Now, those of you who think teacher pay isn’t a valid educational issue can go back to sleep. If you think teachers are overpaid because most of them get two months off during the summer, even if they cram about 12 or 13 months’ worth of work into a typical school year, you may find the Cartoon Network or the Disney Channel more to your level of comprehension.
But if you believe that teachers should be paid as professionals at a level that recognizes and rewards the value of their work, read on to learn just how far off the mark the United States has fallen in this age of “accountability.”
Pay for teachers in the United States is now only sixth highest in the world, according to a new report by UNESCO, the United Nations Educational, Scientific and Cultural Organization. This ranking is based on daily pay of teachers in public primary schools, adjusted for purchasing power parity. The UNESCO report is summarized in HR Exchange, a publication of the Texas Association of School Boards, linked below.
Since 2000, the purchasing power of teachers has increased significantly in many countries, while increasing by less than 5 percent in the United States. This means that average teacher pay in the U.S. – unlike, say, the pay of hedge fund managers and other business billionaires who are some of our public schools’ biggest critics – has only slightly outpaced inflation. In Texas, according to TASB, the purchasing power for the average teacher in Texas has declined by $1,000 since 2000.
The UNESCO study also found that the United States, on average, rewards experienced teachers less for their years of service — compared to starting teachers’ salaries — than most other industrialized countries. And, the pay disparity between teachers and other people with similar educational backgrounds is greater in the U.S.
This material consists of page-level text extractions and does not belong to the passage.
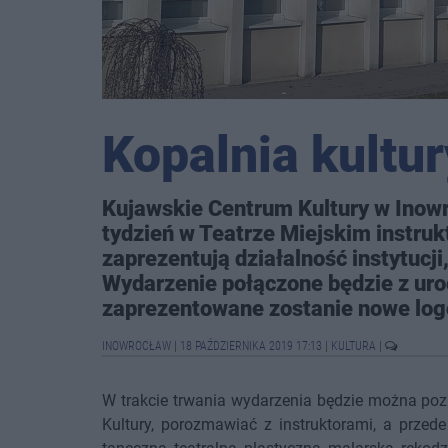
Kopalnia kultu
Kujawskie Centrum Kultury w Inowro
tydzień w Teatrze Miejskim instruk
zaprezentują działalność instytucji
Wydarzenie połączone będzie z uro
zaprezentowane zostanie nowe log
INOWROCŁAW
|
18 PAŹDZIERNIKA 2019 17:13
|
KULTURA
|
W trakcie trwania wydarzenia będzie można poz
Kultury, porozmawiać z instruktorami, a przed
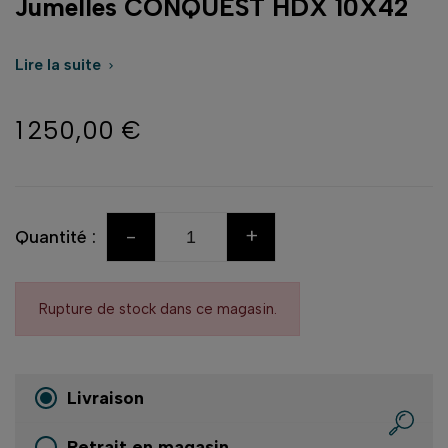
Jumelles CONQUEST HDX 10X42
Lire la suite

1 250,00 €
-
+
Quantité :
Rupture de stock dans ce magasin.
Livraison
Retrait en magasin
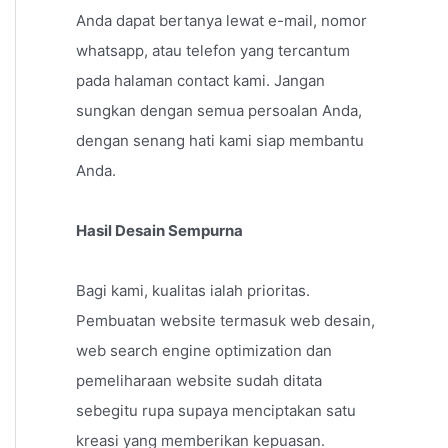
Anda dapat bertanya lewat e-mail, nomor
whatsapp, atau telefon yang tercantum
pada halaman contact kami. Jangan
sungkan dengan semua persoalan Anda,
dengan senang hati kami siap membantu
Anda.
Hasil Desain Sempurna
Bagi kami, kualitas ialah prioritas.
Pembuatan website termasuk web desain,
web search engine optimization dan
pemeliharaan website sudah ditata
sebegitu rupa supaya menciptakan satu
kreasi yang memberikan kepuasan.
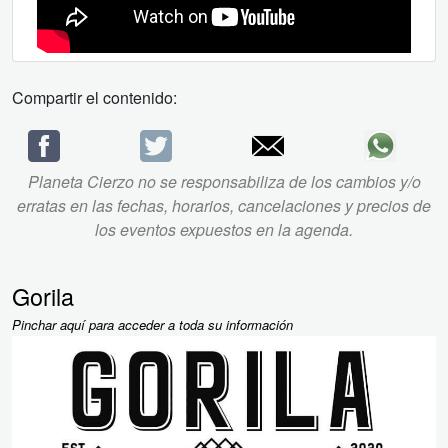
Compartir el contenido:
Planeta Cierzo no se responsabiliza de los cambios y/o
erratas en las fechas, horarios, cancelaciones y precios de
los eventos expuestos en la agenda.
Gorila
Pinchar aquí para acceder a toda su información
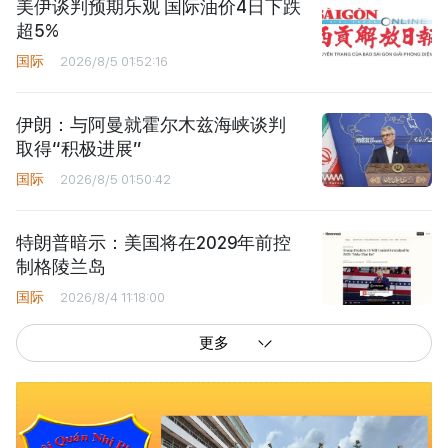
美伊谈判预期乐观 国际油价4日下跌
超5%
国际
2026/8/5 01:52:16
伊朗：与阿曼就霍尔木兹海峡谈判
取得“积极进展”
国际
2026/8/5 01:50:42
特朗普暗示：美国将在2029年前控
制格陵兰岛
国际
2026/8/4 11:18:00
更多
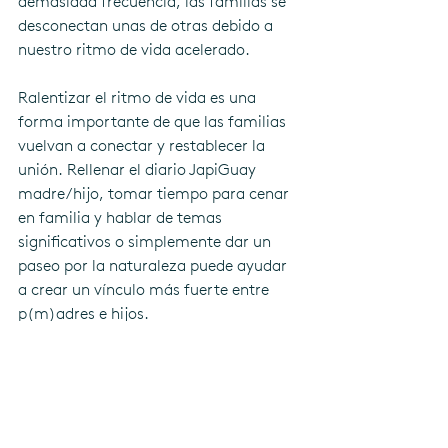
demasiada frecuencia, las familias se 
desconectan unas de otras debido a 
nuestro ritmo de vida acelerado. 
Ralentizar el ritmo de vida es una 
forma importante de que las familias 
vuelvan a conectar y restablecer la 
unión. Rellenar el diario JapiGuay 
madre/hijo, tomar tiempo para cenar 
en familia y hablar de temas 
significativos o simplemente dar un 
paseo por la naturaleza puede ayudar 
a crear un vínculo más fuerte entre 
p(m)adres e hijos. 
Además, bajar el ritmo permite a las 
personas mirar dentro de sí mismas y 
hacer los cambios necesarios en su 
estilo de vida que pueden beneficiar no 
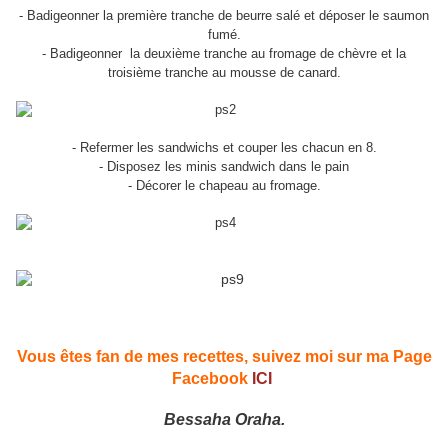
- Badigeonner la première tranche de beurre salé et déposer le saumon
fumé.
- Badigeonner la deuxième tranche au fromage de chèvre et la
troisième tranche au mousse de canard.
- Refermer les sandwichs et couper les chacun en 8.
- Disposez les minis sandwich dans le pain
- Décorer le chapeau au fromage.
Vous êtes fan de mes recettes, suivez moi sur ma Page
Facebook
ICI
Bessaha Oraha.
Teachers in the United States, according to the report, are paid between 66 percent and 70 percent of the average salaries of other people with bachelor’s degrees. Teachers in the 34 countries belonging to the Organization for Economic Cooperation and Development, which include many countries with much smaller economies than the U.S., earn, on average, between 80 percent and 89 percent of the salaries of other individuals with bachelor’s degrees.
That comparison may be worse in Texas, where teacher pay is more than $7,000 below the U.S. average. And, now, state Education Commissioner Michael Williams, prodded by the Obama administration, wants to add insult to injury by imposing a teacher evaluation system that would potentially link teacher pay to student test scores.
Williams needs to get a clue, and, unfortunately, he isn’t the only one.